Stored items
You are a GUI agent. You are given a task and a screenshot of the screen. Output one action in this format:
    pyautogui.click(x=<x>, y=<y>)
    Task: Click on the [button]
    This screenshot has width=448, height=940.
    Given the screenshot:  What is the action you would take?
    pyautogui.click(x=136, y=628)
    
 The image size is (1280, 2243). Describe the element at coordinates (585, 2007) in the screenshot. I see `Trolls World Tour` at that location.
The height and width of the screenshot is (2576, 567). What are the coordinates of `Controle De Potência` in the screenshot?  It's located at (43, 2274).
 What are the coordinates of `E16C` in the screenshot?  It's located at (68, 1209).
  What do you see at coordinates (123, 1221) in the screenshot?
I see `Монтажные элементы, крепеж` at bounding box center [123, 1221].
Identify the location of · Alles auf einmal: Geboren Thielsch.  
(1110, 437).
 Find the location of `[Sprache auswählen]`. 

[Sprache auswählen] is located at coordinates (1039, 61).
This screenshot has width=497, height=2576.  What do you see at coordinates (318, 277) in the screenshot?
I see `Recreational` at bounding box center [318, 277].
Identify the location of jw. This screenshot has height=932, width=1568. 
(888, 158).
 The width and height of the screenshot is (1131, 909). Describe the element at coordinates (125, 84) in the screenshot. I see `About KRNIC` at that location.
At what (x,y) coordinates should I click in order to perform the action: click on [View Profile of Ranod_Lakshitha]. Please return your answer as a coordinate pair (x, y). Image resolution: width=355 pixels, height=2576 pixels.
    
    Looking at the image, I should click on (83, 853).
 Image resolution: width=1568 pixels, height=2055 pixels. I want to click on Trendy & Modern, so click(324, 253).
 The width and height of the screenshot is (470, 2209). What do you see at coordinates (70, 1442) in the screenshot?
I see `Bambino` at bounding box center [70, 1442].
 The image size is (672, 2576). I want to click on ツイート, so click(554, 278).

- EXERCISE BRIEF
Every entry in the data should be returned exactly.

- RESULT OF THIS EXERCISE
You are a GUI agent. You are given a task and a screenshot of the screen. Output one action in this format:
    pyautogui.click(x=<x>, y=<y>)
    Task: Click on the [button]
    This screenshot has width=448, height=940.
    Given the screenshot:  What is the action you would take?
    pyautogui.click(x=136, y=628)
    
 The image size is (1280, 2243). Describe the element at coordinates (585, 2007) in the screenshot. I see `Trolls World Tour` at that location.
The height and width of the screenshot is (2576, 567). What are the coordinates of `Controle De Potência` in the screenshot?  It's located at (43, 2274).
 What are the coordinates of `E16C` in the screenshot?  It's located at (68, 1209).
  What do you see at coordinates (123, 1221) in the screenshot?
I see `Монтажные элементы, крепеж` at bounding box center [123, 1221].
Identify the location of · Alles auf einmal: Geboren Thielsch.  
(1110, 437).
 Find the location of `[Sprache auswählen]`. 

[Sprache auswählen] is located at coordinates (1039, 61).
This screenshot has width=497, height=2576.  What do you see at coordinates (318, 277) in the screenshot?
I see `Recreational` at bounding box center [318, 277].
Identify the location of jw. This screenshot has height=932, width=1568. 
(888, 158).
 The width and height of the screenshot is (1131, 909). Describe the element at coordinates (125, 84) in the screenshot. I see `About KRNIC` at that location.
At what (x,y) coordinates should I click in order to perform the action: click on [View Profile of Ranod_Lakshitha]. Please return your answer as a coordinate pair (x, y). Image resolution: width=355 pixels, height=2576 pixels.
    
    Looking at the image, I should click on (83, 853).
 Image resolution: width=1568 pixels, height=2055 pixels. I want to click on Trendy & Modern, so click(324, 253).
 The width and height of the screenshot is (470, 2209). What do you see at coordinates (70, 1442) in the screenshot?
I see `Bambino` at bounding box center [70, 1442].
 The image size is (672, 2576). I want to click on ツイート, so click(554, 278).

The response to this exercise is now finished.